Naturalgwas: An R package for evaluating genomewide association methods with empirical data.
Olivier FrançoisKevin CayePublished in: Molecular ecology resources (2018)
Association studies of polygenic traits are notoriously difficult when those studies are conducted at large geographic scales. The difficulty arises as genotype frequencies often vary in geographic space and across distinct environments. Those large-scale variations are known to yield false positives in standard association testing approaches. Although several methods alleviate this problem, no tools have been proposed to evaluate the power that association tests could achieve for a specific study design and set of genotypes. Our goal here is to present an R program fulfilling this objective, by allowing users to simulate phenotypes from observed genotypes and to estimate upper bounds on achievable power. The simulation model can incorporate realistic features such as population structure and gene-by-environment interactions, and the package implements a gold-standard test that evaluates power using information on confounders. We illustrated the use of the program with example studies based on data for the plant species Arabidopsis thaliana. Simulated phenotypes were used to compare the ability of two recent association methods to correctly remove confounding factors, to evaluate power to detect causal variants, and to assess the influence various parameters.
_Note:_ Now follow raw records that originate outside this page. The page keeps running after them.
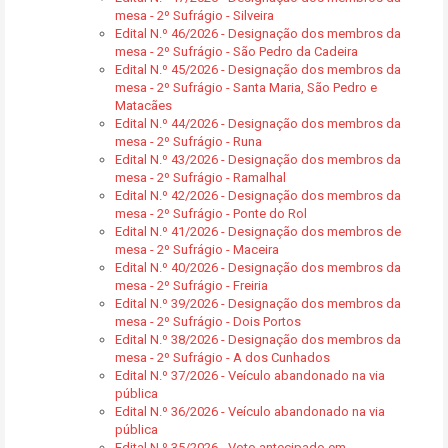
mesa - 2º Sufrágio - Silveira
Edital N.º 46/2026 - Designação dos membros da
mesa - 2º Sufrágio - São Pedro da Cadeira
Edital N.º 45/2026 - Designação dos membros da
mesa - 2º Sufrágio - Santa Maria, São Pedro e
Matacães
Edital N.º 44/2026 - Designação dos membros da
mesa - 2º Sufrágio - Runa
Edital N.º 43/2026 - Designação dos membros da
mesa - 2º Sufrágio - Ramalhal
Edital N.º 42/2026 - Designação dos membros da
mesa - 2º Sufrágio - Ponte do Rol
Edital N.º 41/2026 - Designação dos membros de
mesa - 2º Sufrágio - Maceira
Edital N.º 40/2026 - Designação dos membros da
mesa - 2º Sufrágio - Freiria
Edital N.º 39/2026 - Designação dos membros da
mesa - 2º Sufrágio - Dois Portos
Edital N.º 38/2026 - Designação dos membros da
mesa - 2º Sufrágio - A dos Cunhados
Edital N.º 37/2026 - Veículo abandonado na via
pública
Edital N.º 36/2026 - Veículo abandonado na via
pública
Edital N.º 35/2026 - Voto antecipado em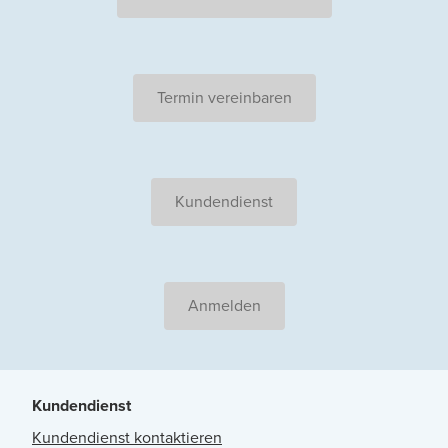
Termin vereinbaren
Kundendienst
Anmelden
Kundendienst
Kundendienst kontaktieren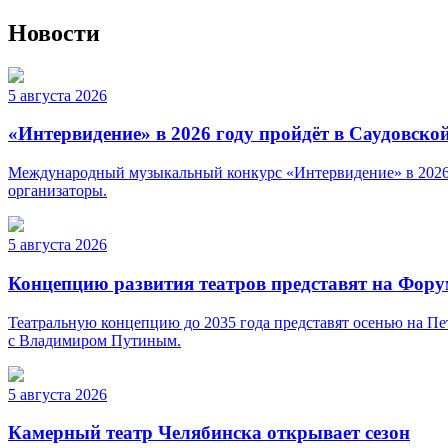
Новости
5 августа 2026
«Интервидение» в 2026 году пройдёт в Саудовско
Международный музыкальный конкурс «Интервидение» в 2026 г
организаторы.
5 августа 2026
Концепцию развития театров представят на Фор
Театральную концепцию до 2035 года представят осенью на Пе
с Владимиром Путиным.
5 августа 2026
Камерный театр Челябинска открывает сезон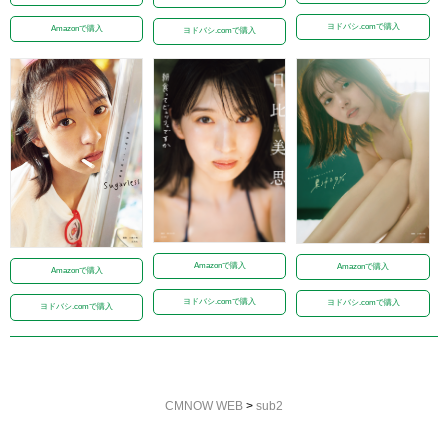
ヨドバシ.comで購入
Amazonで購入
ヨドバシ.comで購入
Amazonで購入
Amazonで購入
Amazonで購入
ヨドバシ.comで購入
ヨドバシ.comで購入
ヨドバシ.comで購入
CMNOW WEB
>
sub2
For the simulated data, the new tests reached performances close to the gold-standard test and could be reasonably used with measured phenotypes. Power to detect causal variants was influenced by the number of variants and by the strength of their effect sizes, and specific thresholds were obtained from the simulation study. In conclusion, our program provides guidance on methodological choice of association tests, as well as useful knowledge on test performances in a user-specific context.